Long noncoding RNAs show tissue-specific expression patterns,[227] and therefore, they have a high usability as biomarkers for various types of cancers. Moreover, they are expressed in low copy numbers and show high diversity in transcripts in different tissues. Due to these characteristics displayed by lncRNAs, they can be developed as biomarkers for various types of cancers and disease conditions. It is very likely that techniques based on lncRNAs will show high sensitivity and low costs thereby having significant clinical applications.

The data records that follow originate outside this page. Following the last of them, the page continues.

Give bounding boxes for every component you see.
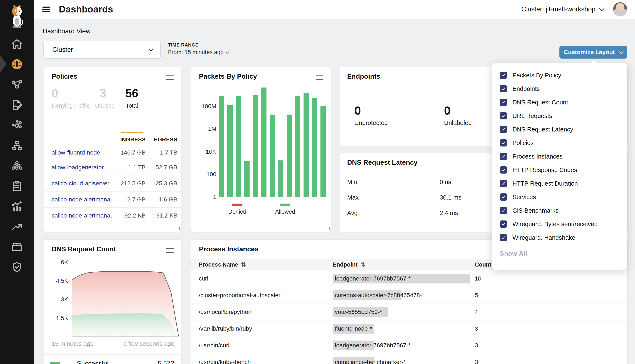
sidebar-item-home[interactable] (0, 34, 34, 54)
policy-name-link[interactable]: allow-loadgenerator (44, 164, 112, 171)
policy-name-link[interactable]: calico-node-alertmana… (44, 212, 112, 219)
bar[interactable] (219, 96, 224, 197)
checkbox-checked-icon[interactable] (500, 207, 507, 214)
sidebar-item-network-sets[interactable] (0, 135, 34, 156)
bar[interactable] (227, 105, 233, 197)
menu-item[interactable]: Policies (492, 136, 627, 150)
menu-item[interactable]: URL Requests (492, 109, 627, 122)
sidebar-item-trends[interactable] (0, 216, 34, 237)
checkbox-checked-icon[interactable] (500, 234, 507, 241)
drag-handle-icon[interactable] (316, 76, 323, 80)
table-row: calico-node-alertmana…2.7 GB1.6 GB (44, 191, 181, 207)
menu-item[interactable]: Services (492, 190, 627, 204)
checkbox-checked-icon[interactable] (500, 72, 507, 79)
menu-item[interactable]: DNS Request Count (492, 96, 627, 109)
column-header-endpoint[interactable]: Endpoint⇅ (330, 261, 475, 268)
bar[interactable] (236, 96, 241, 197)
drag-handle-icon[interactable] (166, 76, 173, 80)
denied-swatch (232, 204, 242, 206)
endpoint-cell: loadgenerator-7697bb7567-* (330, 274, 475, 284)
sidebar-item-endpoints[interactable] (0, 156, 34, 176)
policy-name-link[interactable]: calico-cloud-apiserver-… (44, 180, 112, 187)
menu-item[interactable]: Wireguard. Handshake (492, 231, 627, 244)
checkbox-checked-icon[interactable] (500, 126, 507, 133)
sidebar-item-flows[interactable] (0, 74, 34, 95)
sidebar-item-images[interactable] (0, 237, 34, 257)
sort-icon: ⇅ (241, 262, 246, 268)
hamburger-menu-icon[interactable] (42, 5, 50, 14)
menu-item[interactable]: Wireguard. Bytes sent/received (492, 217, 627, 231)
sidebar-item-compliance[interactable] (0, 176, 34, 196)
y-tick-label: 1.5K (47, 315, 68, 322)
bar[interactable] (270, 114, 275, 197)
menu-item[interactable]: DNS Request Latency (492, 122, 627, 136)
bar[interactable] (278, 160, 283, 197)
checkbox-checked-icon[interactable] (500, 180, 507, 187)
legend-denied[interactable]: Denied (228, 204, 246, 215)
checkbox-checked-icon[interactable] (500, 99, 507, 106)
checkbox-checked-icon[interactable] (500, 112, 507, 120)
cluster-selector[interactable]: Cluster: jlt-msft-workshop (521, 6, 604, 13)
resize-handle[interactable] (176, 227, 180, 230)
column-header-egress[interactable]: EGRESS (146, 136, 177, 143)
bar[interactable] (320, 106, 326, 197)
bar[interactable] (244, 161, 250, 197)
dns-request-count-card: DNS Request Count 6K4.5K3K1.5K 15 minute… (44, 240, 181, 364)
latency-value: 30.1 ms (440, 194, 462, 201)
menu-item[interactable]: HTTP Request Duration (492, 177, 627, 190)
count-cell: 3 (475, 359, 627, 364)
checkbox-checked-icon[interactable] (500, 166, 507, 174)
bar[interactable] (287, 114, 292, 197)
resize-handle[interactable] (326, 227, 330, 230)
policy-name-link[interactable]: calico-node-alertmana… (44, 196, 112, 203)
latency-label: Avg (339, 210, 357, 216)
checkbox-checked-icon[interactable] (500, 220, 507, 228)
y-tick-label: 4.5K (47, 278, 68, 284)
policies-stat-denying-traffic[interactable]: 0Denying Traffic (52, 87, 90, 109)
user-avatar[interactable] (613, 2, 627, 16)
dashboard-view-select[interactable]: Cluster (43, 40, 161, 59)
show-all-link[interactable]: Show All (500, 250, 627, 258)
legend-allowed[interactable]: Allowed (275, 204, 295, 215)
menu-item[interactable]: Process Instances (492, 150, 627, 163)
menu-item[interactable]: Endpoints (492, 82, 627, 96)
policy-name-link[interactable]: allow-fluentd-node (44, 149, 112, 156)
endpoint-chip[interactable]: loadgenerator-7697bb7567-* (330, 340, 475, 350)
y-tick-label: 1 (193, 194, 216, 200)
endpoint-chip[interactable]: fluentd-node-* (330, 324, 475, 334)
column-header-process-name[interactable]: Process Name⇅ (191, 261, 330, 268)
endpoint-chip[interactable]: vote-5655bd759-* (330, 307, 475, 317)
policy-egress-value: 125.3 GB (146, 180, 177, 187)
checkbox-checked-icon[interactable] (500, 153, 507, 160)
policies-stat-unused[interactable]: 3Unused (95, 87, 115, 109)
active-tab-indicator (121, 132, 143, 133)
latency-label: Max (339, 194, 359, 201)
sidebar-item-reports[interactable] (0, 196, 34, 216)
drag-handle-icon[interactable] (166, 248, 173, 252)
sidebar-item-threat-defense[interactable] (0, 257, 34, 277)
menu-item[interactable]: HTTP Response Codes (492, 163, 627, 177)
endpoint-chip[interactable]: loadgenerator-7697bb7567-* (330, 274, 475, 284)
sidebar-item-dashboards[interactable] (0, 54, 34, 74)
menu-item[interactable]: CIS Benchmarks (492, 204, 627, 217)
checkbox-checked-icon[interactable] (500, 85, 507, 92)
column-header-ingress[interactable]: INGRESS (112, 136, 146, 143)
bar[interactable] (295, 96, 300, 197)
page-title: Dashboards (59, 4, 113, 14)
y-tick-label: 100 (193, 171, 216, 178)
legend-successful[interactable]: Successful 5,572 (44, 357, 181, 364)
bar[interactable] (261, 88, 267, 197)
bar[interactable] (304, 92, 309, 197)
endpoint-chip[interactable]: coredns-autoscaler-7c88465478-* (330, 290, 475, 300)
endpoint-chip[interactable]: compliance-benchmarker-* (330, 357, 475, 364)
customize-layout-button[interactable]: Customize Layout (559, 46, 627, 58)
bar[interactable] (253, 95, 258, 197)
sidebar-item-service-graph[interactable] (0, 115, 34, 135)
menu-item[interactable]: Packets By Policy (492, 68, 627, 82)
sidebar-item-policies[interactable] (0, 95, 34, 115)
checkbox-checked-icon[interactable] (500, 139, 507, 146)
checkbox-checked-icon[interactable] (500, 194, 507, 200)
bar[interactable] (312, 98, 317, 197)
policies-stat-total[interactable]: 56Total (121, 87, 143, 109)
time-range-value[interactable]: From: 15 minutes ago (168, 49, 229, 56)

Development of combinatorial therapy targeting different long and small ncRNAs together may yield better results which have been shown for H19, MEG3, and HULC.[104,160,228] H19 can suppress HCC as mentioned previously and it also interacts with a protein complex hnRNP U/PCAF/RNA Pol II which in turn activates the miR-200 family by increasing histone acetylation.[228] MiR-29 regulates the expression of MEG3 lncRNA in HCC.[104] HULC inhibits miR-372 indirectly regulating the expression of different genes in HCC.[160] As HULC has also been observed in plasma and the level of plasma HULC has also been correlated with a positive HBV status, HULC can be developed as a biomarker for early detection of HCC.[187]

Conclusions

More than 600 000 people worldwide are affected by HCC, demanding urgent discoveries on therapeutic targets and early diagnostic markers. Unfortunately, our current knowledge about the molecular pathways influencing HCC is incomplete. Studies so far have demonstrated that HCC occurs due to genetic, epigenetic, transcriptional, and translational imbalances. The studies that revealed lncRNAs as a cause for HCC and their implications as diagnostic markers have created a shift in focus of HCC research from protein-coding genes to lncRNAs and other ncRNAs as key players in HCC pathogenesis. Due to their diverse functions as tumor suppressors, oncogenes, transcriptional regulators, and epigenetic modifiers, involvement in intricate cellular networks have made them a molecular tool that can potentially be developed into suitable therapeutic and clinical strategies for treatment of HCC. The availability of new and improved techniques has enabled the study of different factors involved in HCC and hold promise for the discovery of many lncRNAs influencing HCC in the future. There is an urgent need to explore expression, functions, and regulation of lncRNAs further to fully understand their role in different phases of HCC onset, progression, and development. Their role in modulating epigenetic landscape of HCC should also be taken into account when these lncRNAs are developed as diagnostic or therapeutic tools for HCC.